■ WORK TO COMPLETE:
Drop the images. Copy every line below character for character.

■ DATA SUPPLIED:
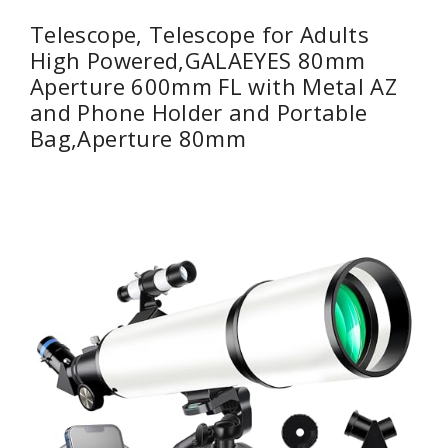
Telescope, Telescope for Adults
High Powered,GALAEYES 80mm
Aperture 600mm FL with Metal AZ
and Phone Holder and Portable
Bag,Aperture 80mm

■ EXPECTED ANSWER:
Telescope, Telescope for Adults
High Powered,GALAEYES 80mm
Aperture 600mm FL with Metal AZ
and Phone Holder and Portable
Bag,Aperture 80mm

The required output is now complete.